Is it significant which one you use when? Prescription retinoids, on the other hand, should always be taken at night since they might degrade in the presence of light and leave your skin more susceptible to sunburn. Therefore, if you are using Retin-A, you should apply your acid products first thing in the morning.

Over-the-counter retinol does not produce the same level of sun sensitivity, and some of the newer formulations may be sufficiently photostable to be worn throughout the daytime with a decent sunscreen.

However, the majority of dermatologists continue to advocate retinol use at night.

Personally, I like to use an AHA or BHA in the morning to remove any flaky dead skin cells left over from my retinoid use the night before.

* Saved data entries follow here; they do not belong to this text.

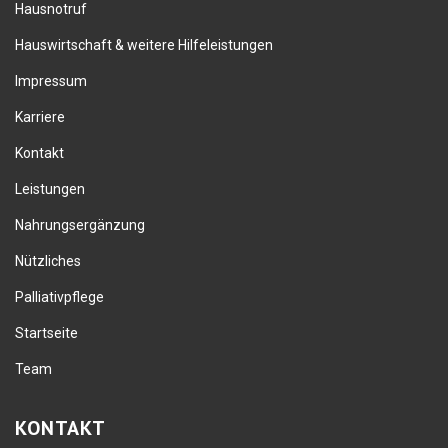
Hausnotruf
Hauswirtschaft & weitere Hilfeleistungen
Impressum
Karriere
Kontakt
Leistungen
Nahrungsergänzung
Nützliches
Palliativpflege
Startseite
Team
KONTAKT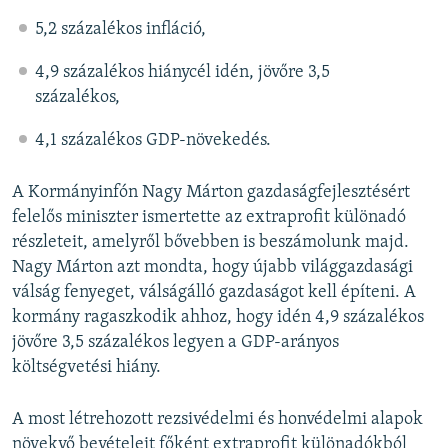
5,2 százalékos infláció,
4,9 százalékos hiánycél idén, jövőre 3,5
százalékos,
4,1 százalékos GDP-növekedés.
A Kormányinfón Nagy Márton gazdaságfejlesztésért
felelős miniszter ismertette az extraprofit különadó
részleteit, amelyről bővebben is beszámolunk majd.
Nagy Márton azt mondta, hogy újabb világgazdasági
válság fenyeget, válságálló gazdaságot kell építeni. A
kormány ragaszkodik ahhoz, hogy idén 4,9 százalékos
jövőre 3,5 százalékos legyen a GDP-arányos
költségvetési hiány.
A most létrehozott rezsivédelmi és honvédelmi alapok
növekvő bevételeit főként extraprofit különadókból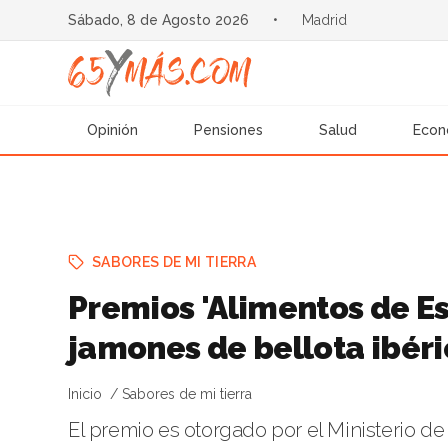
Sábado, 8 de Agosto 2026
•
Madrid
Opinión
Pensiones
Salud
Econ
SABORES DE MI TIERRA
Premios 'Alimentos de Es
jamones de bellota ibér
Inicio
Sabores de mi tierra
El premio es otorgado por el Ministerio de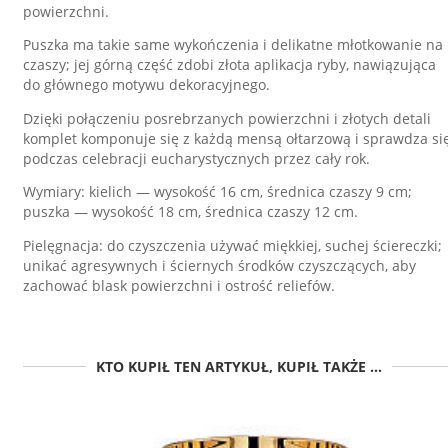
powierzchni.
Puszka ma takie same wykończenia i delikatne młotkowanie na
czaszy; jej górną część zdobi złota aplikacja ryby, nawiązująca
do głównego motywu dekoracyjnego.
Dzięki połączeniu posrebrzanych powierzchni i złotych detali
komplet komponuje się z każdą mensą ołtarzową i sprawdza si
podczas celebracji eucharystycznych przez cały rok.
Wymiary: kielich — wysokość 16 cm, średnica czaszy 9 cm;
puszka — wysokość 18 cm, średnica czaszy 12 cm.
Pielęgnacja: do czyszczenia używać miękkiej, suchej ściereczki;
unikać agresywnych i ściernych środków czyszczących, aby
zachować blask powierzchni i ostrość reliefów.
KTO KUPIŁ TEN ARTYKUŁ, KUPIŁ TAKŻE ...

Exfoliating in the morning also prepares your skin for makeup application.

Attempt the following products:

  • COSRX BHA Blackhead Power Liquid (reviewed here) is the BHA treatment’s Holy Grail (it uses gentle betaine salicylate, a salicylic acid derivative).
  • A313 Vitamin A Pommade (reviewed here) is a retinoid formulation from a French pharmacy that is one of my all-time favorite products.
  • The Ordinary Lactic Acid 10% + HA (reviewed here) is a mild form of lactic acid.
  • Dermalogica Overnight Retinol Repair is a fragrance-free, silicone-free retinol lotion.
    Alternate Nights

Option 2: Alternate Nights

Another alternative is to utilize your active ingredients exclusively at night, one at a time. This may imply the following:

  • One night, acids; the next, retinoids.
  • Two nights of acids, followed by retinoids on the third night.
  • Two nights of retinoids, followed by acids on the third night.
  • One night with acids, the next with retinoids, and finally a night with the only moisturizer.

Or any other mixture, depending on the tolerance of your skin.

This is an excellent method to handle actives if you have sensitive skin or are new to utilizing harsher treatments and want to build up tolerance gradually.

Attempt the following products:

  • Lotion P50T (reviewed here) from Biologique Recherche is a cult-favorite exfoliating toner nicknamed “Jesus in a bottle.”
  • Shani Darden’s Resurface Retinol Reform (reviewed here) is a retinoid and lactic acid combo therapy (and another one of my favorites).
  • SkinCeuticals Blemish + Age Defense contains salicylic acid at a concentration of 1.5 percent, as well as glycolic and dioic acids.
  • The Ordinary Retinol 1% in Squalane (reviewed here) is cost-effective retinol-based on squalane oil.

Option 3: Wait 30 Minutes

You may apply acid and a retinoid concurrently… but only if you have time to wait between layers!

It is irrelevant which one you apply first; simply choose the one with the lightest texture. This is often the acid. For instance, I would use Lotion P50 or The Ordinary Lactic Acid 10% + HA first, due to their thin nature.

After that, let at least 30 minutes for your skin’s pH to restore to normal.

After the waiting period expires, you can apply for your second active.

This is often the retinoid, and the majority will have a thicker texture. Drunk Elephant A-Passioni, for example, is creamy, while A313 Vitamin A Pommade is a thick ointment.

There is still a possibility that the retinoid will not convert as well as it would without the acid, but the additional time should assist significantly!

Attempt the following products:

  • Skin Perfecting by Paula’s Choice 2 percent BHA Liquid is a highly effective exfoliant containing 2% salicylic acid.
  • A-Passioni by Drunk Elephant is a moisturizing 1% retinol cream.
  • Acne Clearing Pads with White Clay by First Aid Beauty are handy acid pads soaked in a 2% salicylic acid solution.
  • Lixirskin Night Switch Retinol 1% is a light serum with a high 1% retinol content.

Conclusion

I hope this clears up some of the misunderstandings about acids and retinoids!

I understand your desire for maximum skin benefits—believe me, I am the same way. However, in the interest of safeguarding your skin barrier and avoiding financial waste (by weakening or inactivating anything), I believe it is critical to utilize these substances carefully.

Personally, I’ve had excellent results using my favorite COSRX BHA both morning and night, as well as Resurface by Shani Darden Retinol Reform on a few evenings a week. On evenings when I am too exhausted to wait 30 minutes, I either skip the BHA or the retinol.